Identifying Critical Numbers for Square Root and Rational Functions

[tjohn101]

Homework Statement

Find all critical numbers of:
g(x)= sqrt(x²-4)
and
f(x)= (1)/(x²-9)

Homework Equations

n/a

The Attempt at a Solution

1) sqrt(x²-4)
simplified to x(x-2)(x+2)^-1/2 (please check)
and got zeroes as x=0, x=2, x=-2
and I got confused because if you do g(2) and g(-2) it equals zero. For some reason I can't tell if they are defined or undefined. x=0 works, so that is a critical number. The other two are throwing me off.

2) (1)/(x²-9)
zeroes were x=-3, x=3, x=0. Plugging 3 and -3 back into f(x) gave me undefined, so I'm pretty sure 0 is the only critical number.

If you could please check the second and help with the first that would be great. Thank you

 

[statdad]

About

"1) sqrt(x2-4)
simplified to x(x-2)(x+2)-1/2"

- is that supposed to be the derivative of $$\sqrt{\,x^2 -4}$$? if so, it isn't correct.

what is your definition of a critical value? (writing it out can help you see the appropriate path)

 

[tjohn101]

I'm honestly not sure what I did there... I re-did my derivative and found

x/((x²-4)^1/2)

which would go to x/(((x+2)(x-2))^1/2)

and give zeroes of -2,2,0. -2 and 2 would make the denominator 0 and be undefined, leaving 0 as the only CP. Sound right? Sorry if any errors I did that really quick.

 

[statdad]

yes, the derivative is

$$\frac{x}{\sqrt{\, x^2 - 4}}$$

and this is zero or undefined for $0 \text{ and } \pm 2$.

Again, what is your definition of a critical number? (same as critical value)

 

[tjohn101]

Definition is:
x=c is a critical number for f(x) if f(c) is defined and f'(c)=0 or f'(c) is undefined.

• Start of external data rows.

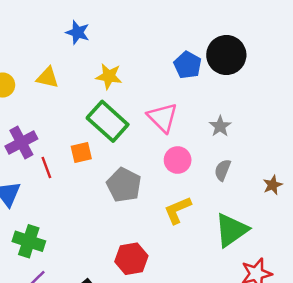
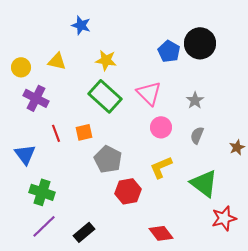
purple cross: (21, 142) -> (36, 98), moved, turned -35
orange square: (81, 152) -> (84, 132), moved
gray pentagon: (124, 185) -> (108, 159), moved
green triangle: (231, 230) -> (204, 183), turned -48
red hexagon: (131, 259) -> (128, 191), moved

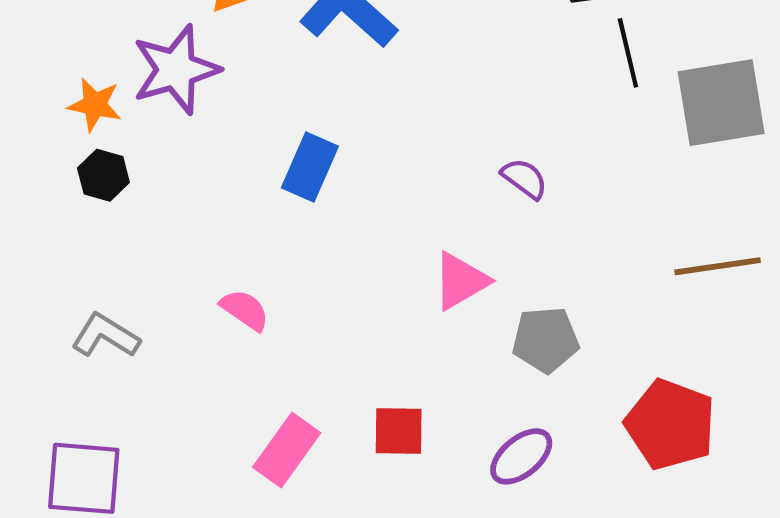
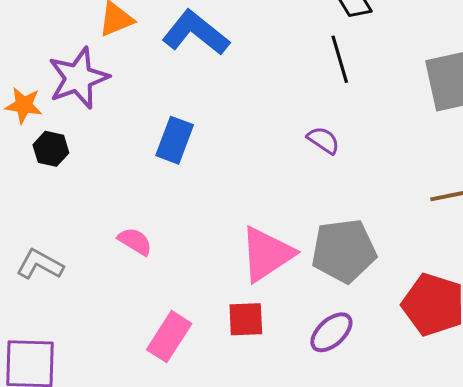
black line: (628, 53) -> (340, 59), moved
black hexagon: (103, 175) -> (51, 149), moved
pink triangle: (461, 281) -> (267, 254), moved, size x1.4
gray pentagon: (545, 340) -> (344, 251), size x1.4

So that means 2 and -2 WOULD be CPs?

 

[statdad]

Definition is:
x=c is a critical number for f(x) if f(c) is defined and f'(c)=0 or f'(c) is undefined.

So that means 2 and -2 WOULD be CPs?

yes.

 

[tjohn101]

And 0 would not be one because it is undefined in f(x) (sqrt of a negative makes it undefined), correct?

And for the second problem, zero was the only one defined in f(x). Therefore it IS indeed a CP.